Opening days and hoursOpen all year-round. May–Nov 5am–11pm, Dec–Mar 6am–11pm.
ChargeEntry is free but there are small donation boxes located at all entries- please show your appreciation but adding some coins to the boxes.

O-yu bathhouse

Located in the centre of the town and the symbol of Nozawa-onsen village. O-yu bathhouse is the largest and grandest bathhouse building among the Soto-yu.
This is a must-try bathhouse for visitors to Nozawa-onsen.

Kawahara-yu bathhouse

Though small, this bathhouse has a typical bathhouse style building with a traditional atmosphere.
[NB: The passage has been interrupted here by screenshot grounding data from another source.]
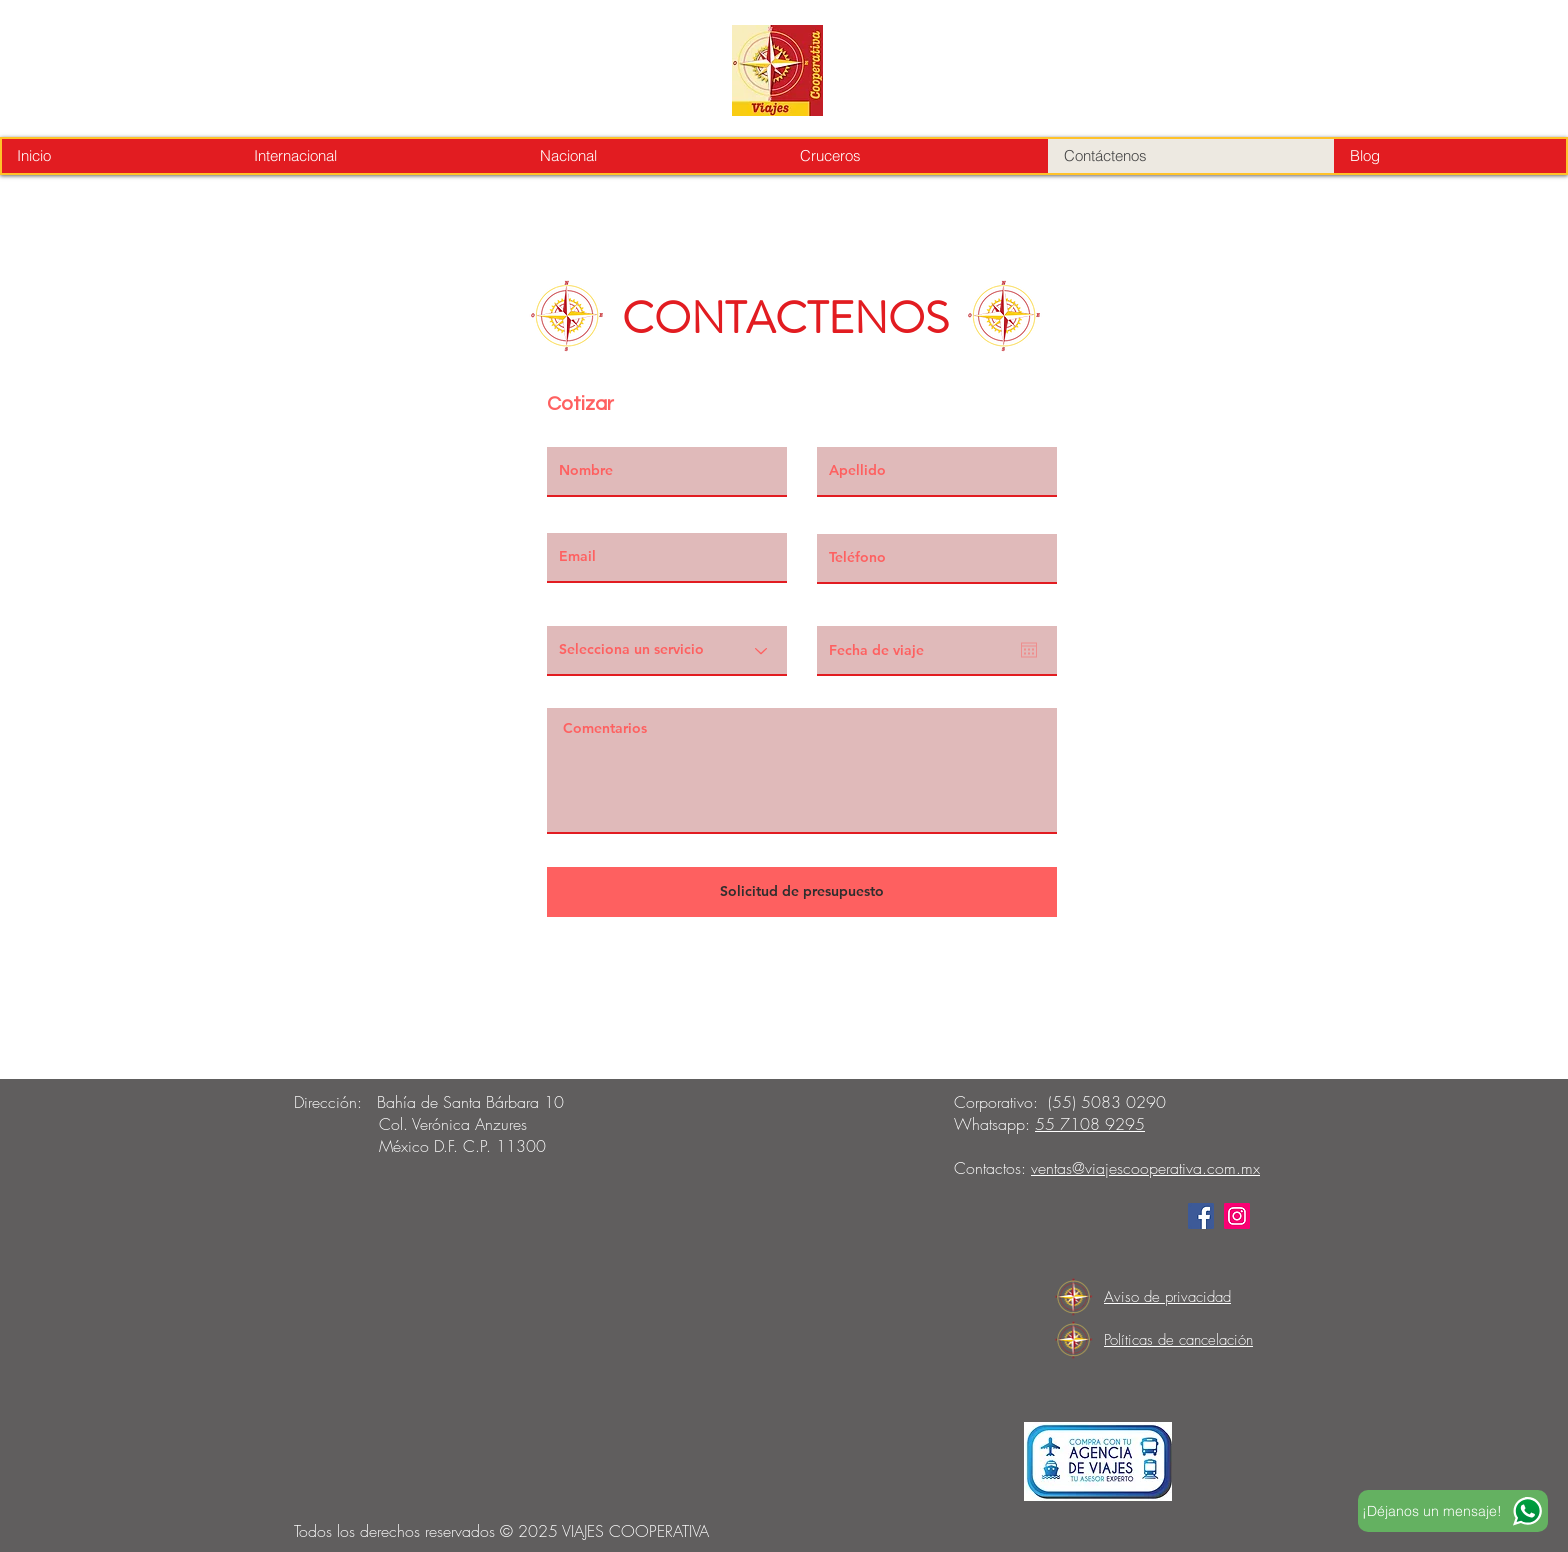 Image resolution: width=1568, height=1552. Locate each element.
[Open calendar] (1029, 650)
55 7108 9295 (1090, 1124)
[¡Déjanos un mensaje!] (1453, 1511)
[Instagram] (1237, 1216)
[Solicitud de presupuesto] (802, 892)
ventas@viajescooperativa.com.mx (1145, 1168)
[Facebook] (1201, 1216)
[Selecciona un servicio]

The water here is said to be good for skin diseases. The water is very hot, but it is still a popular onsen in summer, when bathing in the early morning is a good idea. Located just below Oyu onsen.

Akiha-no-yu bathhouse

This bathhouse is located further up the hill toward the ski resort and short walk from the center of the Onsen district. 

The changing area in this onsen is a separate enclosed room- perfect for very cold and snowy days!

The spring water is a milky blue colour.

Asagama-no-yu bathhouse

A very tiny onsen down the hill from the Ogama hotspring kitchen. This onsen also has communal laundry room so be sure to go into the right door!

Kamitera-yu bathhouse

It is said that hot water at this bathhouse is especially good for healing cuts, burns, and boils. The water here has a slightly greenish transparent hue.

Kumanotearayu bathhouse

An old bathhouse- but recently re-built. It is said that Nozawa-onsen originated in this place. According to legend an injured bear led a hunter to this spring.

Matsuba-no-yu bathhouse

This onsen has a stone lower level with a laundry room. The upstairs section is where the bathing rooms are and are built in a temple-like fashion.

Nakao-no-yu bathhouse

This massive bathhouse is the largest of Nozawa-onsen’s Soto-yu. The communal bathhouse is in a building constructed in a temple style.

Shinden-no-yu bathhouse

This onsen was recently moved from its former location, and has been re-built in a different style. Located just in front of the Nishinomiya shrine and above the Shinden bus terminal.

Shin-yu bathhouse

This public bathhouse is located near the entrance to Tsutsujiyama Park, at the north end of town. People say that the water here is good for diseases cured by warming.

Taki-no-yu bathhouse

With its traditional style building, this public bathhouse has a relaxing atmosphere. The water at this bathhouse is good for those recovering from serious illnesses.

Yokochi-no-yu bathhouse

This bathhouse is located in the basement of a building below the Yokochi traffic lights, and the stone wall of the building serves as a landmark. The water at this bathhouse is especially good for skin diseases.

Juodo-no-yu bathhouse

With its concrete construction, at first glance this Soto-yu doesn’t look like an an onsen, – but it is one of the larger and popular bath houses in Nozawa, and is worth a visit. The first floor is for women next to the laundry room, and the second floor is for men.